The guidelines are basically intended to provide clarity, consistency and transparency in the way that BOCRA is going to enforce administrative sanctions. The new rules bar all media houses from being used by political parties as the government is on the move to control all media with check up balances of all their activities.
“BOCRA has done its spade work and realised that it is good practice across the world not to allow political influence in local broadcasting sector. BOCRA is part of the industry and has responsibility to ensure that all media houses operate within set rules and regulations. It has no reason to curtail the growth of the industry,” said Aaron Nyelesi, BOCRA Deputy Director of Corporate Communications.
The ruling party in Botswana has got control over all state broadcasters and barring other parties would be an infringement to freedom of expression
These measure have not been received well by some media. A group of radio stations have requested the Media Institute of Southern Africa to intervene on their behalf.
“As the National Director of Botswana chapter of Media Institute of Southern Africa, we have realised that there were some discrepancies that we felt needed to be dealt with. The first one was Article 27 which bars political party from broadcasting.

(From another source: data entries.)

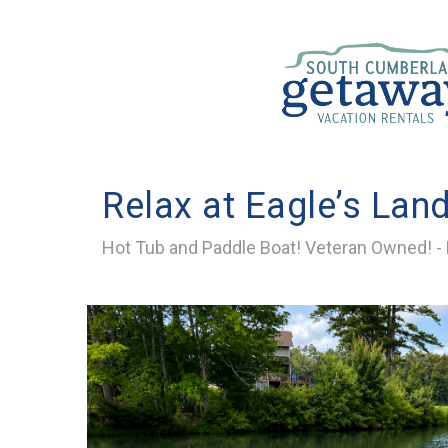
Relax at Eagle’s Lan
Hot Tub and Paddle Boat! Veteran Owned! - R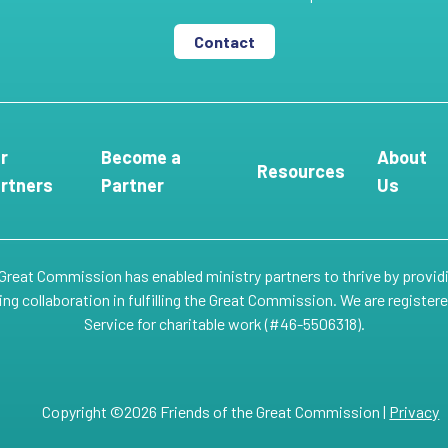
Contact
r
Become a
About
Resources
rtners
Partner
Us
 Great Commission has enabled ministry partners to thrive by provid
g collaboration in fulfilling the Great Commission. We are register
Service for charitable work (#46-5506318).
Copyright ©2026 Friends of the Great Commission |
Privacy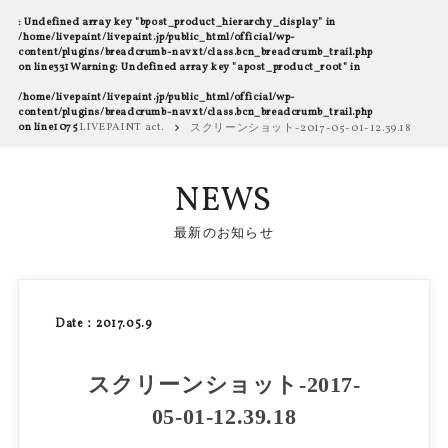
: Undefined array key "bpost_product_hierarchy_display" in
/home/livepaint/livepaint.jp/public_html/official/wp-
content/plugins/breadcrumb-navxt/class.bcn_breadcrumb_trail.php
on line
331
Warning
: Undefined array key "apost_product_root" in
/home/livepaint/livepaint.jp/public_html/official/wp-
content/plugins/breadcrumb-navxt/class.bcn_breadcrumb_trail.php
on line
1075
LIVEPAINT act.
スクリーンショット-2017-05-01-12.39.18
NEWS
最新のお知らせ
Date：2017.05.9
スクリーンショット-2017-
05-01-12.39.18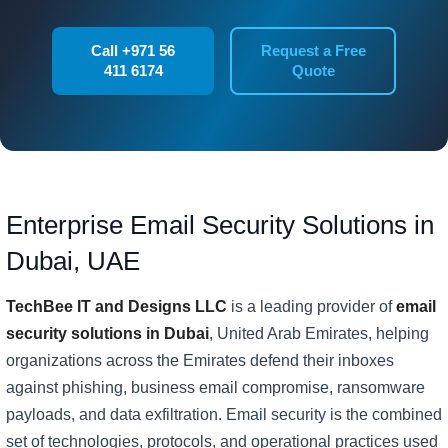
Call +971 56
Request a Free
411 6174
Quote
Enterprise Email Security Solutions in
Dubai, UAE
TechBee IT and Designs LLC
is a leading provider of
email
security solutions in Dubai
, United Arab Emirates, helping
organizations across the Emirates defend their inboxes
against phishing, business email compromise, ransomware
payloads, and data exfiltration. Email security is the combined
set of technologies, protocols, and operational practices used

The ruling party in Botswana has got control over all state broadcasters and barring other parties would be an infringement to freedom of expression,” said Buyane Zongwane.
BOCRA on the other hand have defended their action pointing out it is their duty to regulate all media without compromising their progress.
Formerly, Botswana Telecommunication Authority has since included in its scope all broadcasting operations except those that are owned and run by the Government.